Further information:

For tests 1-3, LDAP server was running on local system

4. Stress test on another ARM system, LDAP server remote: no leak
5. Stress test on an x86_64 system, LDAP server remote: no leak
6. Stress test on another ARM system, LDAP server local: leak

I will try to get a test going on x86_64 system with a local ldap server to see if the leak manifests itself there.

Actions #2

Updated by codehero about 7 years ago

The following line is the culprit when LDAP server is on the same host as lighttpd:

auth.backend.ldap.hostname = "127.0.0.1"

changing this to

auth.backend.ldap.hostname = "192.168.1.1" (or the IP of the eth0 interface)

eliminates the memory leak.

Actions #3

Updated by codehero about 7 years ago

Yes, there is a real "memory leak" in lighttpd.

I was able to recreate the leaking behaviour on an x86_64 desktop.
Attached is a valgrind log clearly showing unreachable bytes.

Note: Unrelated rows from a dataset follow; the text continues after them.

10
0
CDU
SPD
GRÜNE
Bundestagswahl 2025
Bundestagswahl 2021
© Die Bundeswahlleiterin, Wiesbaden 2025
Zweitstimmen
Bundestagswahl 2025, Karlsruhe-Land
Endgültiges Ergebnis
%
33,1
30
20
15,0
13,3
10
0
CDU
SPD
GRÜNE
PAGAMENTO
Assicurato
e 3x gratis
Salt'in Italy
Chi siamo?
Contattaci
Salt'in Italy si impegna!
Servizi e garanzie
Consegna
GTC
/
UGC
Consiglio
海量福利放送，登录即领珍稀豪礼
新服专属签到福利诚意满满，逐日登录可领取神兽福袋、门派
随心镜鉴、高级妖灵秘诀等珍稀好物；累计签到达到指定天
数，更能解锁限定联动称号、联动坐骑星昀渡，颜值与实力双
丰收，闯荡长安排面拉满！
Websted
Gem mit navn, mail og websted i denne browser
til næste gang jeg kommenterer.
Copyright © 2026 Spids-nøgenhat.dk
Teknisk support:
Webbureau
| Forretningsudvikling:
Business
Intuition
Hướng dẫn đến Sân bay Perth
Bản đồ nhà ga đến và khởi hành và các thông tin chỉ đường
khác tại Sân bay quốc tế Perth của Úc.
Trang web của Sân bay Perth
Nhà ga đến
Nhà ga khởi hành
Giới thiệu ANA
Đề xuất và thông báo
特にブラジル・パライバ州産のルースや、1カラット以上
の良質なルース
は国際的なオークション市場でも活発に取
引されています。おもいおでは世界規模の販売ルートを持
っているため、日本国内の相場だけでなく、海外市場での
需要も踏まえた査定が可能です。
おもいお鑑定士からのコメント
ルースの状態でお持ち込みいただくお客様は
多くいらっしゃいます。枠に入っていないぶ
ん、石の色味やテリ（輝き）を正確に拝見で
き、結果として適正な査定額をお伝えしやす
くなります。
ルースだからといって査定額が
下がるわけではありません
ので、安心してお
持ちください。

Further inspection of the mod_authn_ldap.c shows the incorrect function for freeing variables of type LDAP*

ldap_destroy() must be used instead of ldap_memfree() to free types of LDAP*

eg

The way to trigger the leak is to just repeatedly try to login with bad credentials.
Please patch immediately on your end as this is a vulnerability on internal systems.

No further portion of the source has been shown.